Earlier this spring, two dairy farm workers were returning home to their farm after an activist event when their car was pulled over. The car had Vermont plates, and was not pulled over for any traffic violations. It was pulled over because an agent suspected the occupants were not legal U.S. residents.
The two workers were Mexican nationals who were residing in the U.S. undocumented, so they were arrested and handed over to ICE. However U.S. Border Patrol wouldn’t reveal what evidence led them to believe the car contained foreign nationals.
"I can't really tell you the specifics on how the reasonable suspicion of illegal alienage was developed, but they were coming on a road that approaches the international border ... in the area of East Franklin," Brant said, speaking about the arrests back in June.
Even the way a recent U.S. Customs and Border Protection policy description explains when race and ethnicity can be used leaves much open to individual interpretation.

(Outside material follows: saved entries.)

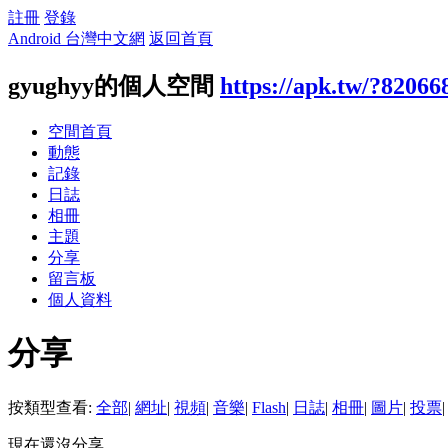
註冊
登錄
Android 台灣中文網
返回首頁
gyughyy的個人空間
https://apk.tw/?82066
空間首頁
動態
記錄
日誌
相冊
主題
分享
留言板
個人資料
分享
按類型查看:
全部
|
網址
|
視頻
|
音樂
|
Flash
|
日誌
|
相冊
|
圖片
|
投票
|
現在還沒分享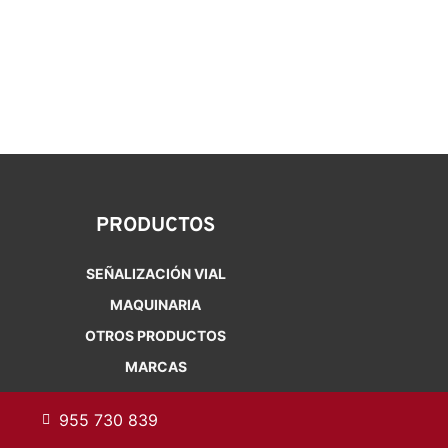
PRODUCTOS
SEÑALIZACIÓN VIAL
MAQUINARIA
OTROS PRODUCTOS
MARCAS
955 730 839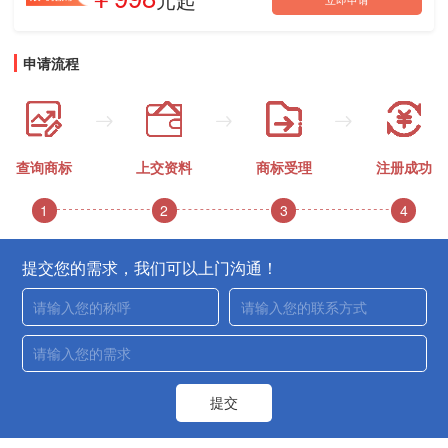
申请流程
查询商标
上交资料
商标受理
注册成功
1
2
3
4
提交您的需求，我们可以上门沟通！
提交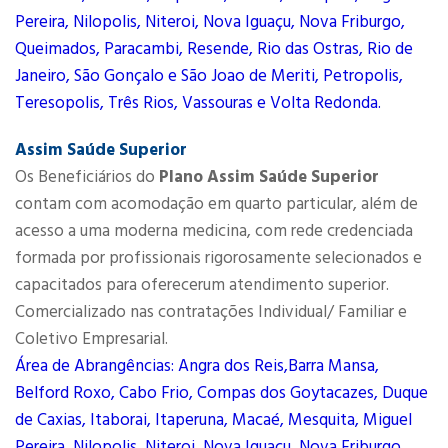
Pereira, Nilopolis, Niteroi, Nova Iguaçu, Nova Friburgo,
Queimados, Paracambi, Resende, Rio das Ostras, Rio de
Janeiro, São Gonçalo e São Joao de Meriti, Petropolis,
Teresopolis, Três Rios, Vassouras e Volta Redonda.
Assim Saúde Superior
Os Beneficiários do
Plano Assim Saúde Superior
contam com acomodação em quarto particular, além de
acesso a uma moderna medicina, com rede credenciada
formada por profissionais rigorosamente selecionados e
capacitados para oferecerum atendimento superior.
Comercializado nas contratações Individual/ Familiar e
Coletivo Empresarial.
Área de Abrangências: Angra dos Reis,Barra Mansa,
Belford Roxo, Cabo Frio, Compas dos Goytacazes, Duque
de Caxias, Itaborai, Itaperuna, Macaé, Mesquita, Miguel
Pereira, Nilopolis, Niteroi, Nova Iguaçu, Nova Friburgo,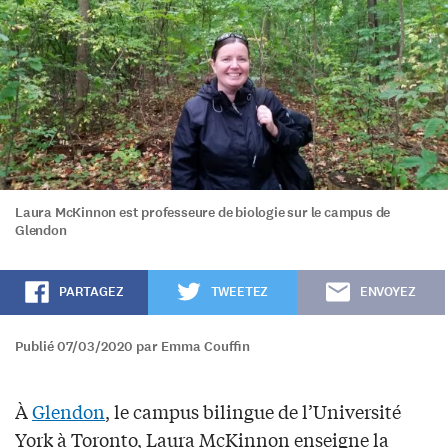
Laura McKinnon est professeure de biologie sur le campus de
Glendon
PARTAGEZ
TWEETEZ
ENVOYEZ
Publié 07/03/2020 par Emma Couffin
À
Glendon
, le campus bilingue de l’Université
York à Toronto, Laura McKinnon enseigne la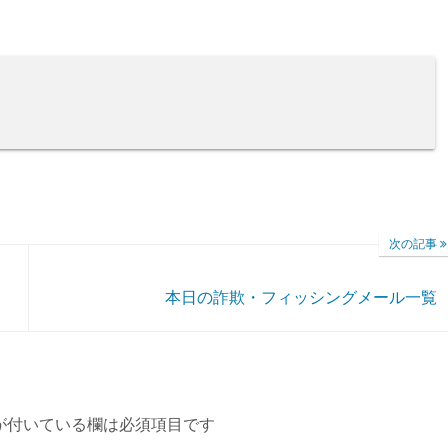
次の記事
本日の詐欺・フィッシングメール一覧
が付いている欄は必須項目です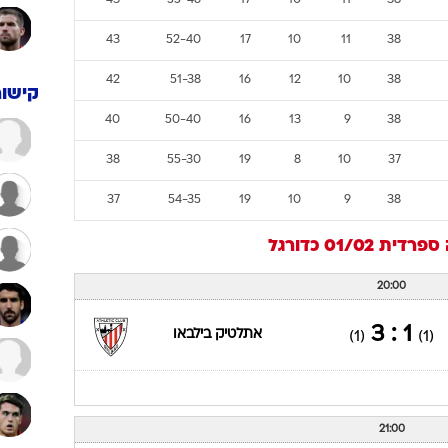
50
64-51
13
11
13
37
49
52-46
15
10
13
38
48
58-45
16
9
13
38
47
54-48
17
8
13
38
47
56-47
17
8
13
38
43
55-46
17
10
11
38
43
52-40
17
10
11
38
42
51-38
16
12
10
38
קישור
40
50-40
16
13
9
38
38
55-30
19
8
10
37
37
54-35
19
10
9
38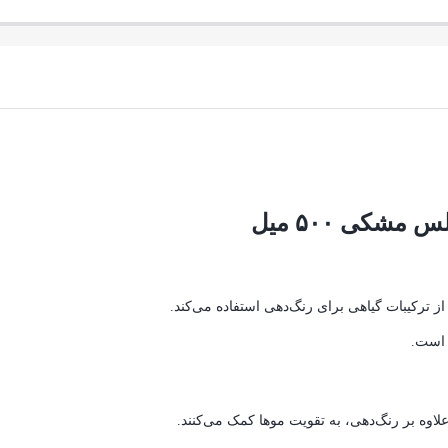
 ترکیبات گیاهی برای رنگ‌دهی استفاده می‌کند.
 است.
لاوه بر رنگ‌دهی، به تقویت موها کمک می‌کنند.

The Aug. 10, 2017 policy description walks a fuzzy line, saying racial profiling is not allowed — but an agent could use race and nationality as an indicator in certain situations.

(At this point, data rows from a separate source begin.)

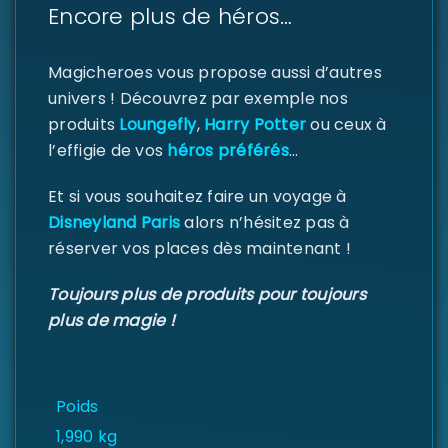
Encore plus de héros…
Magicheroes vous propose aussi d’autres
univers ! Découvrez par exemple nos
produits
Loungefly
,
Harry Potter
ou ceux à
l’effigie de vos
héros préférés
…
Et si vous souhaitez faire un voyage à
Disneyland Paris
alors n’hésitez pas à
réserver vos places dès maintenant !
Toujours plus de produits pour toujours
plus de magie !
Poids
1,990 kg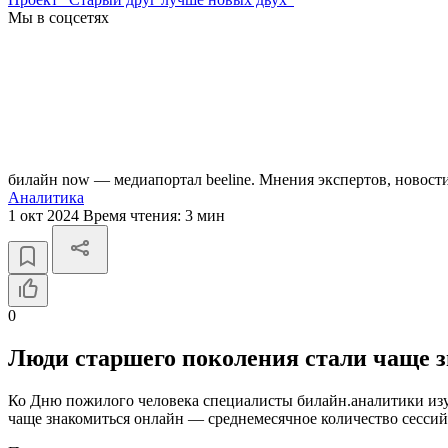
Мы в соцсетях
билайн now — медиапортал beeline. Мнения экспертов, новост
Аналитика
1 окт 2024
Время чтения:
3 мин
0
Люди старшего поколения стали чаще з
Ко Дню пожилого человека специалисты билайн.аналитики изуч
чаще знакомиться онлайн — среднемесячное количество сессий 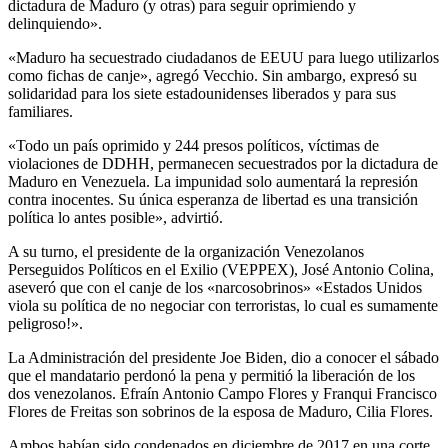
dictadura de Maduro (y otras) para seguir oprimiendo y
delinquiendo».
«Maduro ha secuestrado ciudadanos de EEUU para luego utilizarlos
como fichas de canje», agregó Vecchio. Sin ambargo, expresó su
solidaridad para los siete estadounidenses liberados y para sus
familiares.
«Todo un país oprimido y 244 presos políticos, víctimas de
violaciones de DDHH, permanecen secuestrados por la dictadura de
Maduro en Venezuela. La impunidad solo aumentará la represión
contra inocentes. Su única esperanza de libertad es una transición
política lo antes posible», advirtió.
A su turno, el presidente de la organización Venezolanos
Perseguidos Políticos en el Exilio (VEPPEX), José Antonio Colina,
aseveró que con el canje de los «narcosobrinos» «Estados Unidos
viola su política de no negociar con terroristas, lo cual es sumamente
peligroso!».
La Administración del presidente Joe Biden, dio a conocer el sábado
que el mandatario perdonó la pena y permitió la liberación de los
dos venezolanos. Efraín Antonio Campo Flores y Franqui Francisco
Flores de Freitas son sobrinos de la esposa de Maduro, Cilia Flores.
Ambos habían sido condenados en diciembre de 2017 en una corte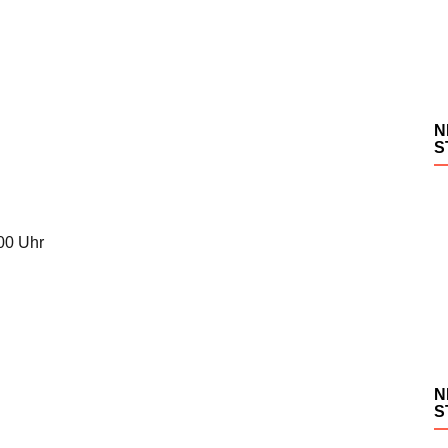
N
S
.00 Uhr
N
S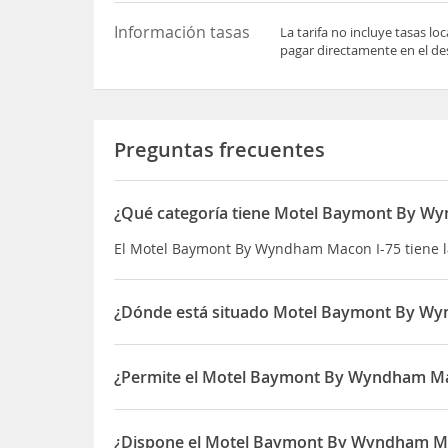
Información tasas
La tarifa no incluye tasas l
pagar directamente en el des
Preguntas frecuentes
¿Qué categoría tiene Motel Baymont By W
El Motel Baymont By Wyndham Macon I-75 tiene l
¿Dónde está situado Motel Baymont By Wy
El Motel Baymont By Wyndham Macon I-75 está si
¿Permite el Motel Baymont By Wyndham Mac
Sí, el Motel Baymont By Wyndham Macon I-75 per
¿Dispone el Motel Baymont By Wyndham Ma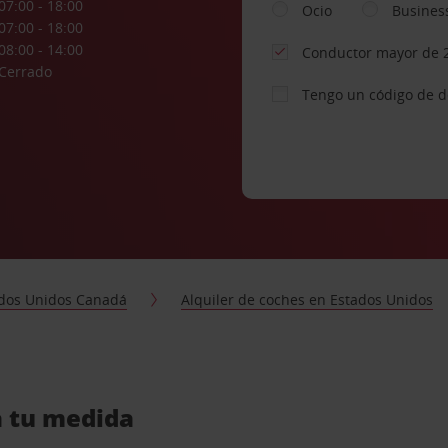
07:00 - 18:00
Ocio
Busines
07:00 - 18:00
08:00 - 14:00
Conductor mayor de 
Cerrado
Tengo un código de 
dos Unidos Canadá
Alquiler de coches en Estados Unidos
a tu medida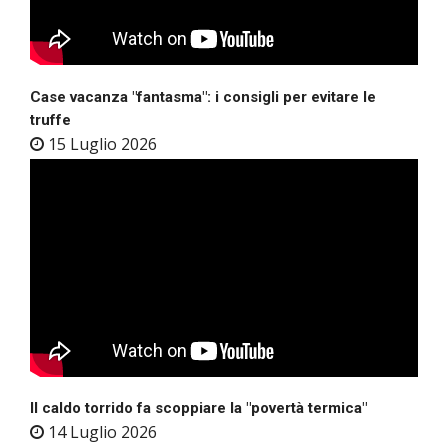
Case vacanza "fantasma": i consigli per evitare le
truffe
15 Luglio 2026
Il caldo torrido fa scoppiare la "povertà termica"
14 Luglio 2026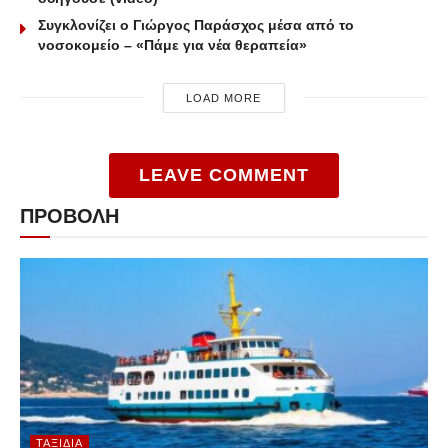
Συγκλονίζει ο Γιώργος Παράσχος μέσα από το
νοσοκομείο – «Πάμε για νέα θεραπεία»
LOAD MORE
LEAVE COMMENT
ΠΡΟΒΟΛΗ
ΤΑΞΊΔΙΑ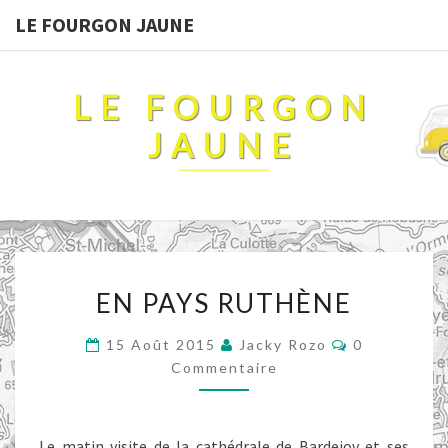
LE FOURGON JAUNE
LE FOURGON
JAUNE
EN
EN PAYS RUTHÈNE
PAYS
RUTHÈNE
Commentair
15 Août 2015
Jacky Rozo
0
Commentaire
Le matin visite de la cathédrale de Bardejov et ses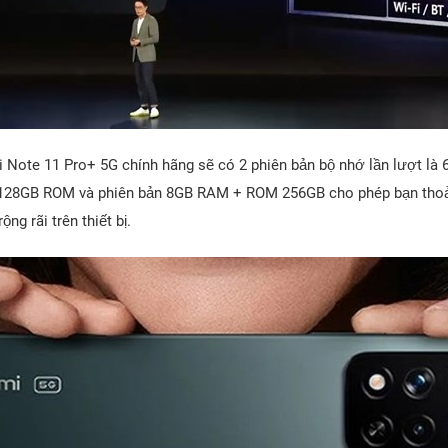
 Note 11 Pro+ 5G chính hãng sẽ có 2 phiên bản bộ nhớ lần lượt l
128GB ROM và phiên bản 8GB RAM + ROM 256GB cho phép bạn thoả
ộng rãi trên thiết bị.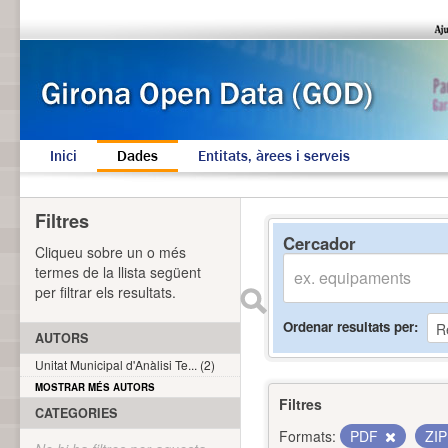
Inici
Dades
Entitats, àrees i serveis
Filtres
Cercador
Cliqueu sobre un o més
termes de la llista següent
per filtrar els resultats.
Ordenar resultats per
AUTORS
Unitat Municipal d'Anàlisi Te... (2)
MOSTRAR MÉS AUTORS
Filtres
CATEGORIES
Formats:
PDF
ZI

"CBP has on its website what it will be looking at, and it does say that again they want to not use racial profiling, but it then goes on to say that some of these things might be indicators," says Leslie Holman, an immigration attorney in Vermont, and former president of the American Immigration Lawyers Association.
Holman says the priorities of the presidential administration weigh heavily on just how these nuances are interpreted.

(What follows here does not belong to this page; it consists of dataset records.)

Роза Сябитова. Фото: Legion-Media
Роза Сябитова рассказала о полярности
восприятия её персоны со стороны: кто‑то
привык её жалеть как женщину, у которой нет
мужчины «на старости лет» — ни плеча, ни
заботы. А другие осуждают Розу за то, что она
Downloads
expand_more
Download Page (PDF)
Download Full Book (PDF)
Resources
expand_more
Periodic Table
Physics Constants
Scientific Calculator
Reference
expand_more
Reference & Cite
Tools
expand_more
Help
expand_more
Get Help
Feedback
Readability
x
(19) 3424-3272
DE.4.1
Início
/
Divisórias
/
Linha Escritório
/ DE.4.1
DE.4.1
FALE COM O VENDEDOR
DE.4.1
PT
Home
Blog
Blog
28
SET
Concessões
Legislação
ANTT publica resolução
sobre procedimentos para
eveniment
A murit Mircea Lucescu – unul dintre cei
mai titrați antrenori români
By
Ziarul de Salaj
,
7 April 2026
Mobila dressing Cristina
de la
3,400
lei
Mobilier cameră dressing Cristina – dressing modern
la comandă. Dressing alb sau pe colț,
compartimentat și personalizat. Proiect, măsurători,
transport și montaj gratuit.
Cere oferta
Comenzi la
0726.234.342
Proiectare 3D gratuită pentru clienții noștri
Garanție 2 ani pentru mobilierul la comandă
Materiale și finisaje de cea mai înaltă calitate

"And CBP doesn't operate on its own, but they are given direction from the administration," Holman says.
U.S Border Patrol won’t say whether they have been given new directives by the Trump administration. Steven Cribby of the Swanton sector wrote via email that "U.S. Border Patrol priorities and guidance are driven by the administration and we carry those out locally as directed."
But there have been sweeping policy changes for ICE, memos directing that agency to prioritize the deportation of any undocumented person in the United States.
And Lyall says the opaqueness with which the U.S. Border Patrol operates is also concerning:
"The fact that the agency doesn’t collect data on its own operations, which is a standard law enforcement practice — Vermont police collect extensive data on stops and searches — why is it that the largest law enforcement agency in the country, CBP, can't do same?" Lyall says.
But even assuming U.S. Border Patrol agents aren't racially profiling most of the time, just the perception that they are can be damaging to communities that fall within their jurisdiction.
Holman says in light of national policy and rhetoric, there is grave fear among immigrant communities— including people who are living legally in the U.S.
"And what is the ultimate effect of that? I mean, it can be horrible," Holman says. "People won't go to the police if they’re victims of a crime. They may not seek medical care, they may not do things that they should doing for their own safety or that benefit the community, which is an ultimate loss to us."
Communities inland from the border are already feeling the presence of U.S. Border Patrol. In recent months, checkpoints set up in New Hampshire stopped hundreds of residents.
At a recent checkpoint in Lincoln, New Hampshire, more than two dozen immigrants were arrested, including students from a Massachusetts charter school.
The U.S. Border Patrol has said it plans on using more checkpoints in northern New England in the future.
This report is part of a series called "Facing Change," which examines the shifting demographics of the region. It comes from the New England News Collaborative, eight public media companies coming together to tell the story of a changing region, with support from the Corporation for Public Broadcasting.